Try it: Reproduce every entry that follows word for word, but omit the images.

+++

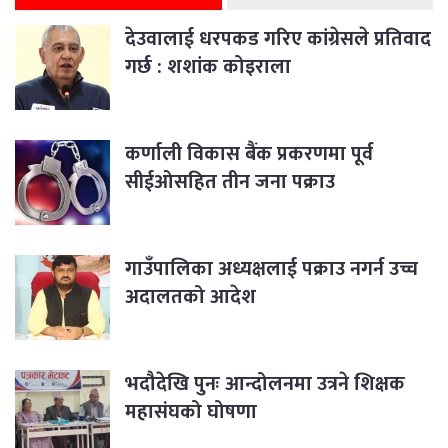
देउवालाई धरपकड गरिए कांग्रेसले प्रतिवाद
गर्छ : शशांक कोइराला
कर्णाली विकास बैंक प्रकरणमा पूर्व
सीईओसहित तीन जना पक्राउ
गाउँपालिका अध्यक्षलाई पक्राउ नगर्न उच्च
अदालतको आदेश
भदौदेखि पुनः आन्दोलनमा उत्रने शिक्षक
महासंघको घोषणा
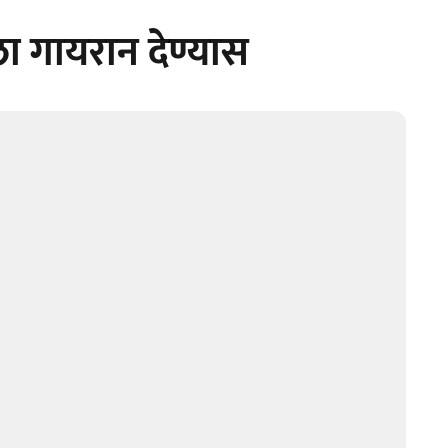
ा गायरान देण्यास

+++

Answer to the problem:
देउवालाई धरपकड गरिए कांग्रेसले प्रतिवाद
गर्छ : शशांक कोइराला
कर्णाली विकास बैंक प्रकरणमा पूर्व
सीईओसहित तीन जना पक्राउ
गाउँपालिका अध्यक्षलाई पक्राउ नगर्न उच्च
अदालतको आदेश
भदौदेखि पुनः आन्दोलनमा उत्रने शिक्षक
महासंघको घोषणा
ा गायरान देण्यास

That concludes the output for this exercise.